Don’t Get Killed in Alaska

Bill Taylor

BY Kevin ScottPublished Nov 6, 2014

4
The transition into adulthood is one that's populated with many formative experiences, and the most frustrating thing about Don't Get Killed in Alaska is that it takes place in the relatively dull and uneventful time between two of these for its protagonist. Instead of the thrill of a young woman venturing out on her own for the first time, we get a handful of long familial conversations that rarely unearth anything beyond the clichéd and mundane.

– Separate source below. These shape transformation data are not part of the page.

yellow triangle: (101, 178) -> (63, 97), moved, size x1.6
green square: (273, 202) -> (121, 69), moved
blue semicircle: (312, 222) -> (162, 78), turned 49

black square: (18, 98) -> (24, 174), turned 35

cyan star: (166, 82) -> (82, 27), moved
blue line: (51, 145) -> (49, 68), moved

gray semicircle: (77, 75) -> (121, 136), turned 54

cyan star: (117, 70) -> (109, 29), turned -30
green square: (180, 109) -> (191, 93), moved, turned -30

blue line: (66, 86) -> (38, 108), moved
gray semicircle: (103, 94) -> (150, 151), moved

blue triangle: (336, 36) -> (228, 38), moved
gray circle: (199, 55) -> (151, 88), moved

When we first meet Liney (Tommie-Amber Pirie), she's waiting in the car while her boyfriend Dan (Ben Lewis) is being ripped off for the money they just made planting trees in the Maritimes. He's involved in drug dealing and owes money to some dangerous people in a backstory that's never really fully explained beyond the fact that it motivates the two young lovers to discuss vague plans to travel to Alaska and work on a boat. She decides to seek advice and, more importantly, money from her family.

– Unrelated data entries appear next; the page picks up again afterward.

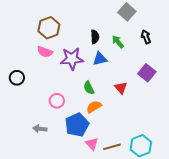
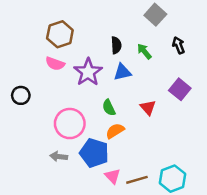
purple star: (72, 59) -> (88, 72), turned -30
pink circle: (57, 101) -> (70, 124), size x1.6
blue pentagon: (77, 125) -> (94, 153), turned -30
gray arrow: (40, 129) -> (59, 157), moved

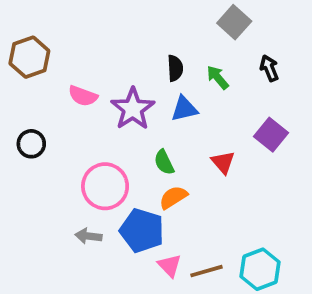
brown hexagon: (60, 34) -> (29, 57), moved

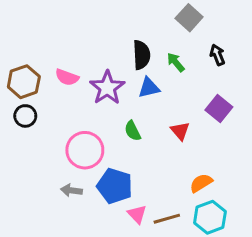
brown hexagon: (29, 57) -> (24, 82), moved
black semicircle: (175, 68) -> (141, 55), size x1.4
orange semicircle: (173, 197) -> (201, 183), moved

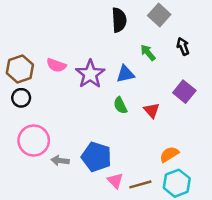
black semicircle: (141, 55) -> (119, 20), moved
green semicircle: (133, 131) -> (120, 105), moved
pink circle: (85, 150) -> (34, 141), moved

She first meets with her mother (Rosemary Dunsmore), temporarily warming up their icy relationship with wine before old wounds become too overwhelming. She then visits her brother Rob (Gianpaolo Venuta), who hardly approves of her voyage to Alaska but still agrees to write a cheque to help her out. Returning home to her father (Oliver Dennis) in the Prairies, she struggles to get out from under his thumb and follow through on her plans with Dan.

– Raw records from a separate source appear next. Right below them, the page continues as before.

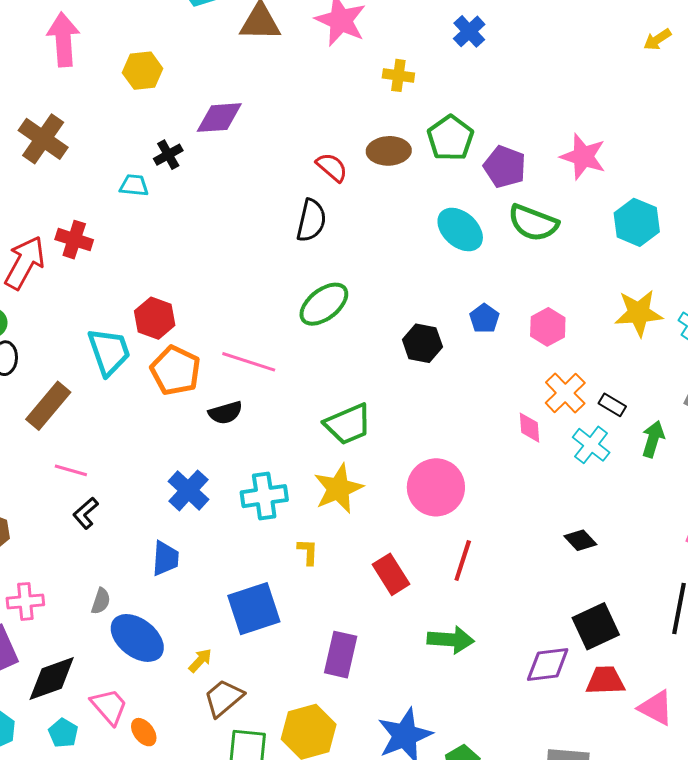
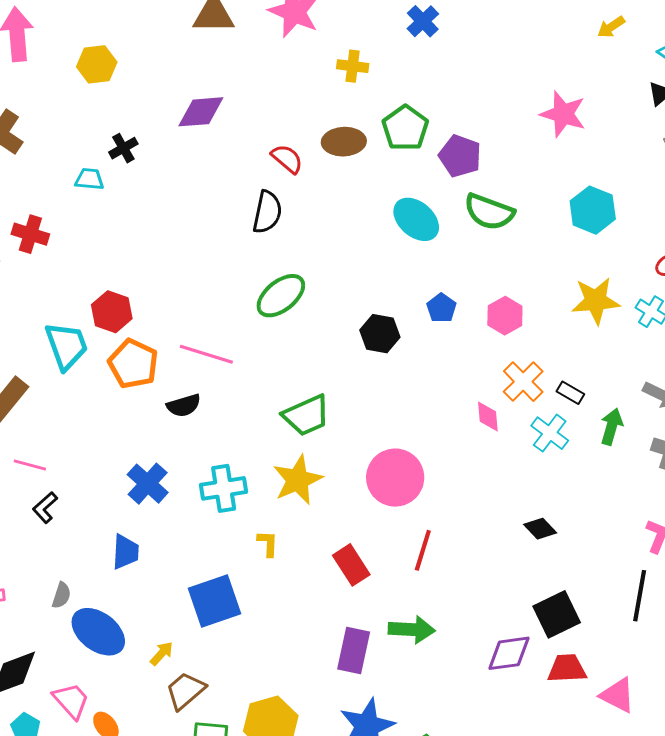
purple diamond: (219, 118) -> (201, 112), moved
pink star: (583, 157) -> (563, 114), moved
purple rectangle: (341, 655) -> (354, 651), moved

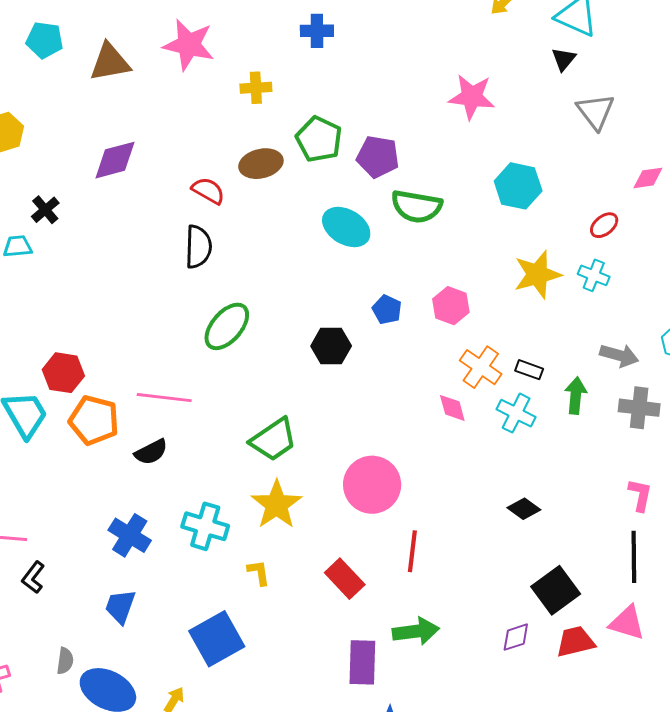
blue cross: (423, 21) -> (317, 31), turned -36
cyan cross: (224, 488) -> (205, 526), turned 36
blue trapezoid: (125, 552) -> (120, 606), turned -153
purple diamond: (509, 653) -> (516, 637), size x0.7
pink triangle: (618, 695) -> (627, 623), moved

For a film that consists almost entirely of dialogue and is nearly devoid of plot, one would hope that the conversations would be more absorbing than this. The extended scenes play like short films of their own, hinting at deep and weathered relationships but ultimately circling around the same familiar issues. Director Bill Taylor, who also wrote the screenplay, makes a valiant effort to turn the constraints of a low budget into an intimate character study, but there's not enough happening here to keep viewers invested.

The actors certainly do what they can with the material, though. Pirie can't help but bring to mind Ellen Page, with the same gift for portraying young women who are tough as nails in one moment and shatter to pieces in the next. She and her co-stars bring depth to their roles and help make lines that might appear stilted on the page somehow ring true.

It's not a good sign, though, that when we leave Liney, we sense she's headed on an extraordinary journey that would likely make a better movie than this one.